Portraits of Life


Screenings: 24, 25, 26 & 28 February 2023

Ster-Kinekor cinemas: Brooklyn Commercial, Pretoria; Rosebank Nouveau Johannesburg; Gateway Commercial, Durban; V&A Waterfront, Cape Town

Running time: 85 minutes

Exhibition on Screen is delighted to bring back one of its most popular films, dedicated to the life and work of Paul Cézanne in a series of limited screenings. Described by The Guardian as “Magical and tremendous”, it’s difficult to appreciate twentieth-century art without understanding the significance and genius of Paul Cézanne.

Filmed at the National Portrait Gallery in London, with additional interviews from experts and curators from the MoMA in New York, the National Gallery of Art in Washington DC, and the Musée d’Orsay in Paris, as well as correspondence from the artist himself, the film transports audiences to the locations where Cézanne lived and worked, shedding light on an artist who is perhaps the least known, yet most important, of all the Impressionists.

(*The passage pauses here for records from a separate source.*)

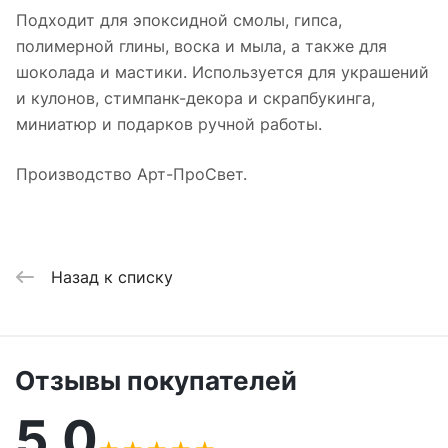
Подходит для эпоксидной смолы, гипса,
полимерной глины, воска и мыла, а также для
шоколада и мастики. Используется для украшений
и кулонов, стимпанк-декора и скрапбукинга,
миниатюр и подарков ручной работы.
Производство Арт-ПроСвет.
Назад к списку
Отзывы покупателей
5,0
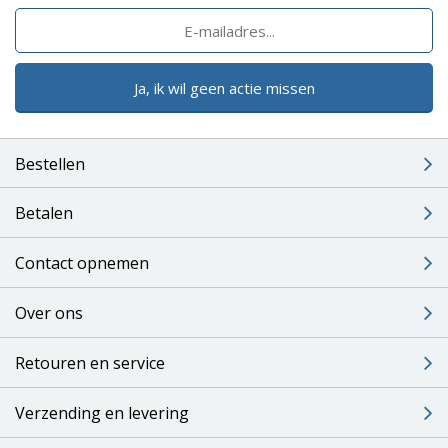
Ja, ik wil geen actie missen
Bestellen
Betalen
Contact opnemen
Over ons
Retouren en service
Verzending en levering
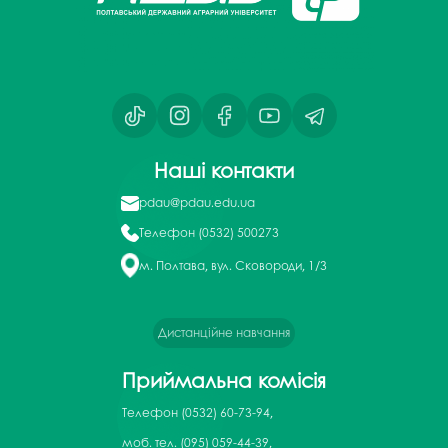
Наші контакти
pdau@pdau.edu.ua
Телефон
(0532) 500273
м. Полтава, вул. Сковороди, 1/3
Дистанційне навчання
Приймальна комісія
Телефон
(0532) 60-73-94,
моб. тел. (095) 059-44-39,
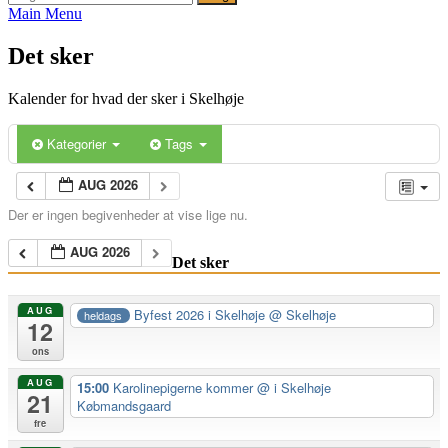
efter:
Main Menu
Det sker
Kalender for hvad der sker i Skelhøje
Kategorier
Tags
AUG 2026
Der er ingen begivenheder at vise lige nu.
AUG 2026
Det sker
AUG
Byfest 2026 i Skelhøje
@ Skelhøje
heldags
12
ons
AUG
15:00
Karolinepigerne kommer
@ i Skelhøje
21
Købmandsgaard
fre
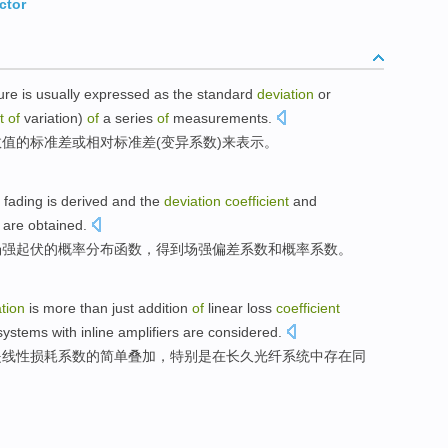
ctor
ure
is usually
expressed as the
standard
deviation
or
t
of
variation
)
of
a series
of
measurements
.
数值
的
标准差
或
相对
标准差(
变异
系数
)来表示。
fading
is derived
and the
deviation
coefficient
and
h
are obtained
.
场强
起伏的
概率
分布
函数
，
得到
场强
偏差
系数
和
概率系数。
tion
is
more than just
addition
of
linear
loss
coefficient
systems
with
inline
amplifiers
are considered.
是
线性
损耗
系数
的简单叠加，
特别是
在
长久
光纤
系统
中存在
同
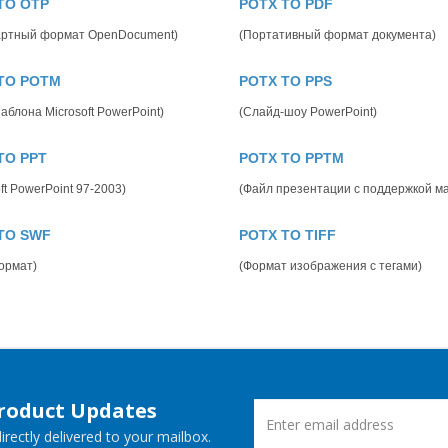
TO OTP
POTX TO PDF
артный формат OpenDocument)
(Портативный формат документа)
TO POTM
POTX TO PPS
аблона Microsoft PowerPoint)
(Слайд-шоу PowerPoint)
TO PPT
POTX TO PPTM
ft PowerPoint 97-2003)
(Файл презентации с поддержкой ма
TO SWF
POTX TO TIFF
ормат)
(Формат изображения с тегами)
Product Updates
rectly delivered to your mailbox.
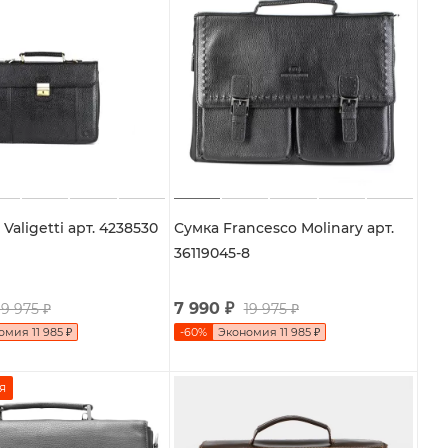
Valigetti арт. 4238530
Сумка Francesco Molinary арт.
36119045-8
7 990
₽
19 975
₽
19 975
₽
номия
11 985
₽
-
60
%
Экономия
11 985
₽
я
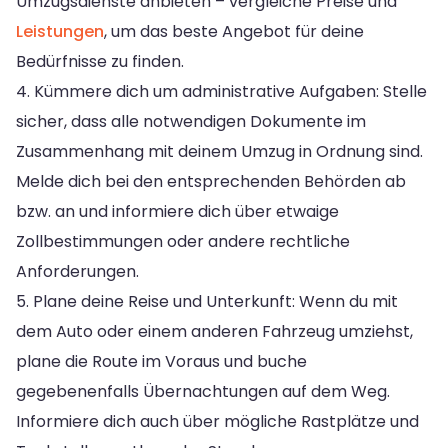
Umzugsdienste anbieten – vergleiche Preise und
Leistungen
, um das beste Angebot für deine
Bedürfnisse zu finden.
4. Kümmere dich um administrative Aufgaben: Stelle
sicher, dass alle notwendigen Dokumente im
Zusammenhang mit deinem Umzug in Ordnung sind.
Melde dich bei den entsprechenden Behörden ab
bzw. an und informiere dich über etwaige
Zollbestimmungen oder andere rechtliche
Anforderungen.
5. Plane deine Reise und Unterkunft: Wenn du mit
dem Auto oder einem anderen Fahrzeug umziehst,
plane die Route im Voraus und buche
gegebenenfalls Übernachtungen auf dem Weg.
Informiere dich auch über mögliche Rastplätze und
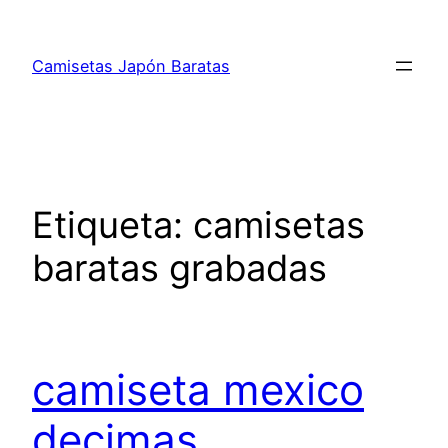
Saltar
al
Camisetas Japón Baratas
contenido
Etiqueta:
camisetas
baratas grabadas
camiseta mexico
decimas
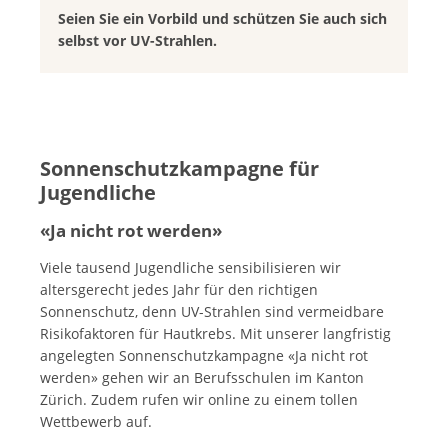
Seien Sie ein Vorbild und schützen Sie auch sich
selbst vor UV-Strahlen.
Sonnenschutzkampagne für
Jugendliche
«Ja nicht rot werden»
Viele tausend Jugendliche sensibilisieren wir
altersgerecht jedes Jahr für den richtigen
Sonnenschutz, denn UV-Strahlen sind vermeidbare
Risikofaktoren für Hautkrebs. Mit unserer langfristig
angelegten Sonnenschutzkampagne «Ja nicht rot
werden» gehen wir an Berufsschulen im Kanton
Zürich. Zudem rufen wir online zu einem tollen
Wettbewerb auf.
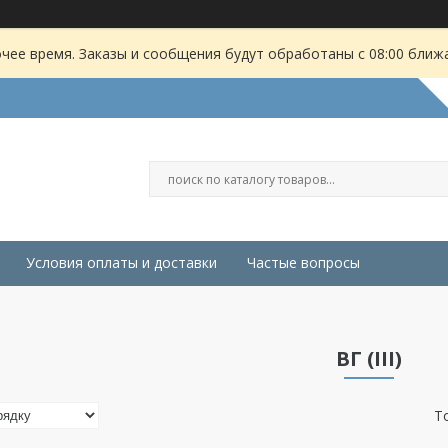
чее время. Заказы и сообщения будут обработаны с 08:00 ближа
Условия оплаты и доставки
Частые вопросы
ВГ (III)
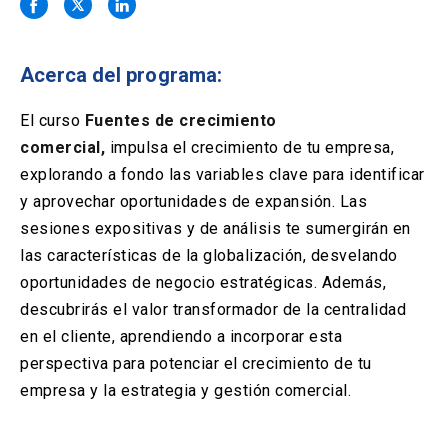
Solicitud Certificados
(El
keyboard_arrow_right
enlace
se
Portal Empresas
(El
keyboard_arrow_right
abre
Acerca del programa:
enlace
en
se
una
Pagos y Convenios
(El
keyboard_arrow_right
abre
El curso
Fuentes de crecimiento
nueva
enlace
en
comercial,
impulsa el crecimiento de tu empresa,
pestaña)
se
una
ACCESOS UC
abre
explorando a fondo las variables clave para identificar
nueva
en
y aprovechar oportunidades de expansión. Las
pestaña)
Biblioteca
Mi Portal UC
launch
launch
una
(El
(El
sesiones expositivas y de análisis te sumergirán en
nueva
enlace
enlace
las características de la globalización, desvelando
pestaña)
se
se
Correo
launch
(El
abre
abre
oportunidades de negocio estratégicas. Además,
enlace
en
en
descubrirás el valor transformador de la centralidad
se
una
una
abre
nueva
nueva
en el cliente, aprendiendo a incorporar esta
en
pestaña)
pestaña)
perspectiva para potenciar el crecimiento de tu
una
nueva
empresa y la estrategia y gestión comercial.
pestaña)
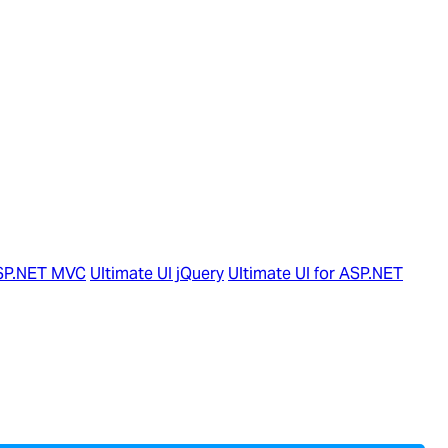
ASP.NET MVC
Ultimate UI jQuery
Ultimate UI for ASP.NET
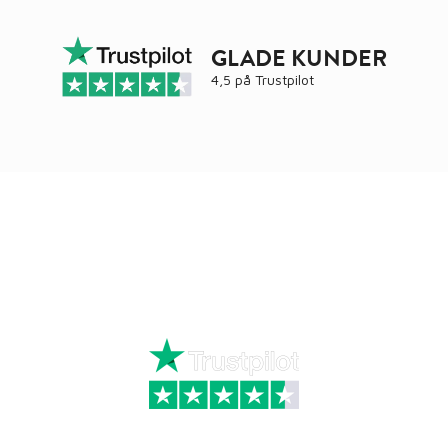
GLADE KUNDER
4,5 på
Trustpilot
Ring
72 34 44 04
Mandag – torsdag kl. 8:00 – 16:00
Fredag kl. 8:00 – 15:30
Skriv til kundeservice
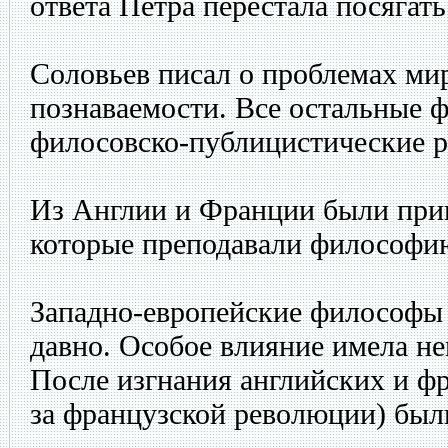
ответа Петра перестала посягать
Соловьев писал о проблемах мир
познаваемости. Все остальные 
филосовско-публицистические р
Из Англии и Франции были при
которые преподавали философию,
Западно-европейские философы 
давно. Особое влияние имела н
После изгнания английских и фр
за французской революции) бы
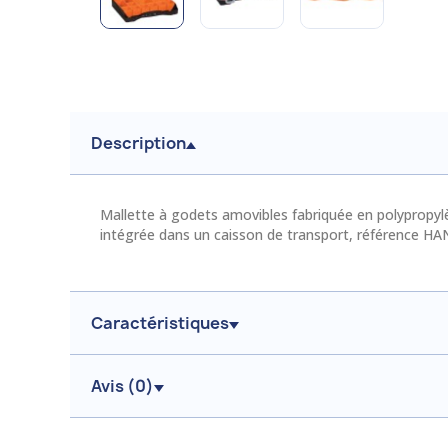
Description
Mallette à godets amovibles fabriquée en polypropylèn
intégrée dans un caisson de transport, référence HA
Caractéristiques
Avis (
0
)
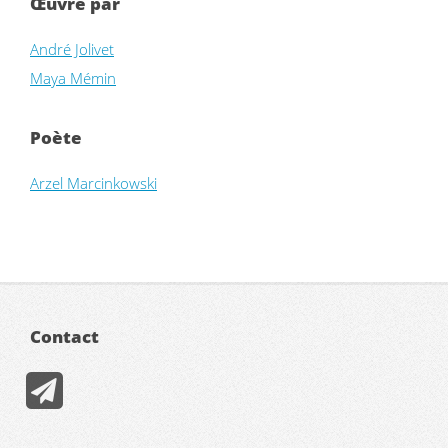
Œuvre par
André Jolivet
Maya Mémin
Poète
Arzel Marcinkowski
Contact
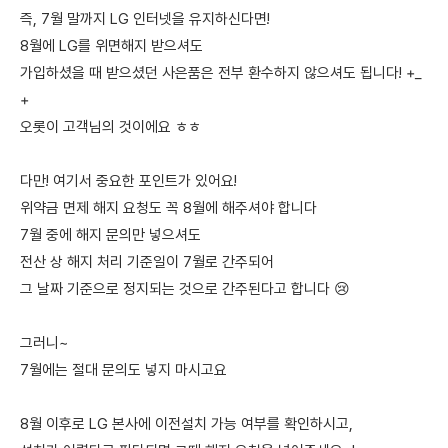
즉, 7월 말까지 LG 인터넷을 유지하신다면!
8월에 LG를 위면해지 받으셔도
가입하셨을 때 받으셨던 사은품은 전부 환수하지 않으셔도 됩니다! +_
+
오롯이 고객님의 것이에요 ㅎㅎ
다만! 여기서 중요한 포인트가 있어요!
위약금 면제 해지 요청도 꼭 8월에 해주셔야 합니다
7월 중에 해지 문의만 넣으셔도
전산 상 해지 처리 기준일이 7월로 간주되어
그 날짜 기준으로 정지되는 것으로 간주된다고 합니다 😢
그러니~
7월에는 절대 문의도 넣지 마시고요
8월 이후로 LG 본사에 이전설치 가능 여부를 확인하시고,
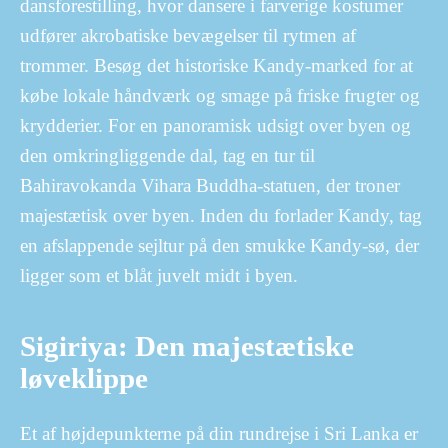
dansforestilling, hvor dansere i farverige kostumer
udfører akrobatiske bevægelser til rytmen af
trommer. Besøg det historiske Kandy-marked for at
købe lokale håndværk og smage på friske frugter og
krydderier. For en panoramisk udsigt over byen og
den omkringliggende dal, tag en tur til
Bahiravokanda Vihara Buddha-statuen, der troner
majestætisk over byen. Inden du forlader Kandy, tag
en afslappende sejltur på den smukke Kandy-sø, der
ligger som et blåt juvelt midt i byen.
Sigiriya: Den majestætiske
løveklippe
Et af højdepunkterne på din rundrejse i Sri Lanka er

Writer and Director Phil Grabsky muses… Cézanne was at a café late one day in the early 1870s, shaking hands with a crowd of chatty artists. When he came upon Éduoard Manet he instead tipped his hat declaring “I won’t shake your hand, sir, as I have not washed in 8 days”. It was a wonderful combination of arrogance and humour, respectful yet insolent. And it provides insight into the wonderfully rounded, often misunderstood personality of one of the great 19th and early 20th-century artists, Paul Cézanne.

As much as we enjoy exploring artists from all over history and geography, we keep returning to that extraordinarily fruitful period in France at the end of the nineteenth century: Monet, Renoir, Manet, Degas, Van Gogh, Matisse, Morisot, Cassatt, Whistler… and, most certainly, Paul Cézanne, the man Picasso famously called “the father of us all.”

We waited for a major exhibition that seemed ambitious, comprehensive, and thought-provoking enough for us to make a film about. I knew the moment had come when the director of London’s National Portrait Gallery announced a collaboration with the Musée d’Orsay in Paris and the National Gallery of Art in Washington, DC.

I enjoy biographies, so a Cézanne exhibition based on his portraiture was ideal, if a little unusual. One meets the people who have shaped his life here. With the exception of Rembrandt, there are more than a dozen self-portraits included, which is an unusually large number for an artist. It was nothing new for an artist to paint a self-portrait.

But something happens in the nineteenth century, perhaps to reflect the changing status of artists, or perhaps to reflect the new era of self-absorption, self-criticism, and self-analysis that emerged as the nineteenth century approached the twentieth. Whatever the motivation, this film shows how Cézanne painted his life story.